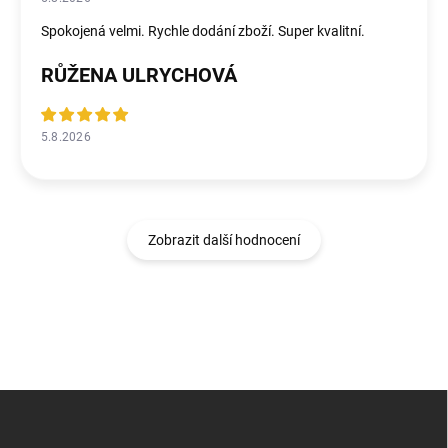
Spokojená velmi. Rychle dodání zboží. Super kvalitní.
RŮŽENA ULRYCHOVÁ
5.8.2026
Zobrazit další hodnocení
Z
á
p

## TASK INSTRUCTIONS
Copy out the listing above exactly, and keep the pictures out of it.

## TASK RESULT
Spokojená velmi. Rychle dodání zboží. Super kvalitní.
RŮŽENA ULRYCHOVÁ
5.8.2026
Zobrazit další hodnocení
Z
á
p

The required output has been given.